Yes, I am, while debugging lscsoft/lalsuite!1526. What is the correct way in C to declare a new PyArray_Descr to wrap a specific kind of Python object?

@seberg
Copy link
Member

seberg commented Feb 2, 2021

Some people have used a trick by making structured descriptor instead. I am not sure how you managed to wrap a specific python object. As far as I could tell, you should never be able to delete such an array correctly, because you cannot implement reference counting for your custom dtype's items!

I really want API to wrap a custom Python kind of python object as a dtype, but I am slightly shocked you managed to do it; and it wasn't super high on my agenda. I have to dig in and see what exactly you are doing and what is working correctly and what may not be...

So there is the hack I have seen, which I hope will continue to work is something I created a test for here: #17320

@seberg
Copy link
Member

seberg commented Feb 2, 2021

@lpsinger I tried to understand what the code does to see if there is some clear different solution, or this is a problem I need to dig into. But I have to admit, the whole SWIG logic is making it hard for me to really follow things. The dtype doesn't really seem to do a whole lot?

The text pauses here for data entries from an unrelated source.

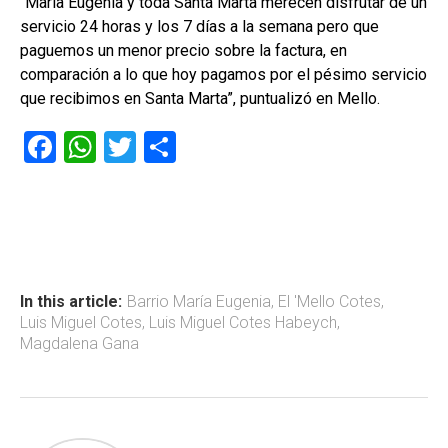
“María Eugenia y toda Santa Marta merecen disfrutar de un
servicio 24 horas y los 7 días a la semana pero que
paguemos un menor precio sobre la factura, en
comparación a lo que hoy pagamos por el pésimo servicio
que recibimos en Santa Marta”, puntualizó en Mello.
F
W
T
C
a
h
wi
o
ce
at
tt
m
b
s
er
p
o
A
ar
ok
p
tir
In this article:
Barrio María Eugenia
,
El 'Mello Cotes
,
Luis Miguel Cotes
,
Luis Miguel Cotes Habeych
,
p
Magdalena Gana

For example, your copyswap function seems to simply copy memory around, so do you actually need the HAS_REF flag at all?

@lpsinger
Copy link
Contributor Author

lpsinger commented Feb 2, 2021

@lpsinger I tried to understand what the code does to see if there is some clear different solution, or this is a problem I need to dig into. But I have to admit, the whole SWIG logic is making it hard for me to really follow things. The dtype doesn't really seem to do a whole lot?

For example, your copyswap function seems to simply copy memory around, so do you actually need the HAS_REF flag at all?

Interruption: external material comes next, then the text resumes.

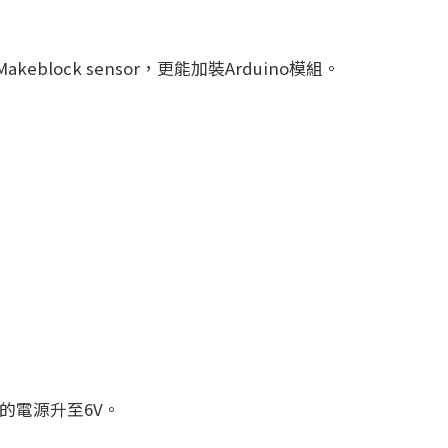
eblock sensor，更能加裝Arduino模組。
的電源升至6V。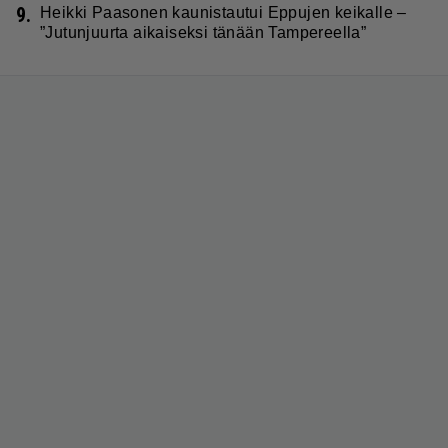
9.
Heikki Paasonen kaunistautui Eppujen keikalle –
”Jutunjuurta aikaiseksi tänään Tampereella”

I don't know the answers to those questions. @kwwette would.

Meanwhile, though, I'm trying the workaround that you suggested:

      // Numpy workaround for registering user-defined object types. See
      // https://github.com/numpy/numpy/pull/18303,
      // https://github.com/numpy/numpy/pull/17320
      (*pdescr)->names = Py_BuildValue("(s)", "swigobj");
      (*pdescr)->fields = Py_BuildValue("{s:(s,i)}", "swigobj", "O", 0);

It's working so far on my own machine; now I'm waiting to see the results of our CI pipeline.

@seberg
Copy link
Member

seberg commented Feb 2, 2021

OK, to be clear: I am happy to discuss and look into this more; it just may be useful to have a brief chat to jump into whats going on.
Even if nothing much comes out, it could be an interesting case study for when the new DType API has ripened enough.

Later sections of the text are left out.